2. When you really need to encourage customers to change behaviour willingly but significantly, work out how by first looking for customers already doing a version of it.
David described The Guardian’s long and difficult search for a viable business model given their principled commitment to having no paywall. It meant they had little subscription income and they also had collapsing advertising revenue even online. They recognised the ‘love’ their committed customers had for the brand and felt a membership scheme could make the affinity concrete. They also assumed that membership would need to offer some kind of distinct and tangible value in exchange for payment. Events were the favoured route.
Thousands would come to the early experiments. Encouraged, the team learned more – people coming to at least two events were much more likely to renew, so that became a preoccupation. Sadly even the growing appeal wasn’t sufficient to make the business viable, at least at the scale needed. Until… one of the editorial team asked an obvious-sounding question that wasn’t obvious. A few members were renewing without going to any events at all. So she asked why that might be. It turned out they saw high quality, independent journalism and a social good and they wanted to support it. The Guardian team had been trapped by what had become an inside-out events lens, assuming they had to offer extra. It turned out they just had to make it easy for people to express the support they already felt, now made concrete financially. Profitability, eventually, followed.
3. Being forced to grow slowly means you have to learn what really matters to customers, leading to a business build on solid foundations.
When Justine started Mumsnet back in the year 2000 UK business was consumed by a full-on mad frenzy of get-rich-quick investment. Her idea, based on personal insight about the benefits of parents helping each other, was taken to market and fundraising started for £4.5m. The bubble burst and she raised none. She was left having to grow organically and minimally – focus on customers, minimise costs.
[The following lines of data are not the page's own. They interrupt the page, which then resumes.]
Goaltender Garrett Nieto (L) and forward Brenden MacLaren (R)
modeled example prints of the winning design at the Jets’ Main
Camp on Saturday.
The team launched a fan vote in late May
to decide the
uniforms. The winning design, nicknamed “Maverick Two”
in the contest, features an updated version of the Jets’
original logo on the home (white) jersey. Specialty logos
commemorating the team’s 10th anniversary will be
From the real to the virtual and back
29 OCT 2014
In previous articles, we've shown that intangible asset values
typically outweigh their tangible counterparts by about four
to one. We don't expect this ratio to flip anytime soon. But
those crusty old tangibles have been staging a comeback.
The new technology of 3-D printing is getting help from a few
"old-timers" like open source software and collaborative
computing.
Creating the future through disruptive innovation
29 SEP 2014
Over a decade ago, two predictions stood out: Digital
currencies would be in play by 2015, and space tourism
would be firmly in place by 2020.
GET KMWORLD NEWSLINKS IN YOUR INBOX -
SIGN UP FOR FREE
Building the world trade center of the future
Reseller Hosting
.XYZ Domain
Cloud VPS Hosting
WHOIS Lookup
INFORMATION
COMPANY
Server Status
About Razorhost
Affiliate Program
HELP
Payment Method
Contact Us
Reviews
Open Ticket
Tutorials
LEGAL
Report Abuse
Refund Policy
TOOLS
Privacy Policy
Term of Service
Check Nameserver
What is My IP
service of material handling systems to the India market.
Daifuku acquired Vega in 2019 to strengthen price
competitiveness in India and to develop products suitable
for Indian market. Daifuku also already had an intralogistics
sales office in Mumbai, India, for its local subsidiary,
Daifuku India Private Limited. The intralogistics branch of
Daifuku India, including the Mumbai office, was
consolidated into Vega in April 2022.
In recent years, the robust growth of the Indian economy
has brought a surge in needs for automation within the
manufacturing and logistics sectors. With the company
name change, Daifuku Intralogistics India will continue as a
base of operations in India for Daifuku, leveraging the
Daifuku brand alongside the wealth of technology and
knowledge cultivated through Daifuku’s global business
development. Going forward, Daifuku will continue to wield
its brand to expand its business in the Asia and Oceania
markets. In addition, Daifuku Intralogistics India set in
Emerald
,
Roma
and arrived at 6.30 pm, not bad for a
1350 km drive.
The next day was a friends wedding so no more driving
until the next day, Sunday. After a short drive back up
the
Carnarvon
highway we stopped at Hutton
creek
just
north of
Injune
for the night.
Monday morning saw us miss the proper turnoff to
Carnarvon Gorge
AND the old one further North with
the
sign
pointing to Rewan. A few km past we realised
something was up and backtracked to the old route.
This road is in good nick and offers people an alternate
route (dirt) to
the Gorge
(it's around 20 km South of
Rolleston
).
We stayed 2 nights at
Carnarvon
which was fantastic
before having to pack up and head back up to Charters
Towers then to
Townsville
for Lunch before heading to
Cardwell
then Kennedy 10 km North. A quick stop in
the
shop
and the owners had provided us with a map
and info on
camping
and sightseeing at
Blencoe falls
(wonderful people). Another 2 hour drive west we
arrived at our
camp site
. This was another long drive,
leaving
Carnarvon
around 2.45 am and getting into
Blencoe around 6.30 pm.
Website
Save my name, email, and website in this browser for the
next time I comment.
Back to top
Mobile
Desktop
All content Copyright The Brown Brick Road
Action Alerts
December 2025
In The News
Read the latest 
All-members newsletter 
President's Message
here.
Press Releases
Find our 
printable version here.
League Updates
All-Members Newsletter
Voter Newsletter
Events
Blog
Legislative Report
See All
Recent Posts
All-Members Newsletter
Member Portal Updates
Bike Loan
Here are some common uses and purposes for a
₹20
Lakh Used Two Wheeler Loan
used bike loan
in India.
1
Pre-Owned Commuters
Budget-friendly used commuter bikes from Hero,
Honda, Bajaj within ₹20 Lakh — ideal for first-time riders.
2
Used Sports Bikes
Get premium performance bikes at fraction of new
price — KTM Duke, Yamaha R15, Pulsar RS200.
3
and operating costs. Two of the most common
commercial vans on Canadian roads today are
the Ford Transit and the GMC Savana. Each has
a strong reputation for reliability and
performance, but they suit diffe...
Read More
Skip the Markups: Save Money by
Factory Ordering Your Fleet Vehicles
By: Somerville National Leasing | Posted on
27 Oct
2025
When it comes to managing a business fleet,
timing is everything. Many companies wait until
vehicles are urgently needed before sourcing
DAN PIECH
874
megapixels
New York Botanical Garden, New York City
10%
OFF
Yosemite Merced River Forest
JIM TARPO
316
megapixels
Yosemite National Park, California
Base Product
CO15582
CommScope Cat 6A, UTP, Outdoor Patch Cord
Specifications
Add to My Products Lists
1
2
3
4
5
It meant she learned from real-life engagement – what it took to start a conversation, how to get others to join in, how to use the purpose of Mumsnet – to make parents lives easy – to ask the more antagonistic to back-off. If she’d had a VC backing her she’d have been challenged to up the burn rate, benchmarked against others in a mad rush and pitched, unwittingly, into a numbers game where 9 in 10 failing is part of the model. A far more considered step-by-step approach led over many years to significant customer scale. But it still didn’t make much money. The commercial side had to catch up. Again the deep understanding of Mumsnet customers and the way Mumsnet creates value for them guides success in this area – what works is authenticity. Ford leant customers a car and asked for their honest feedback, Lidl did the same and both shared the video feedback to great, genuine acclaim. Brands are having to learn from Mumsnet, they can’t just impose a broadcast style on a thriving community. The reward is differentiation and engagement for them, and a way of making money that’s in tune with the community’s values for Mumsnet.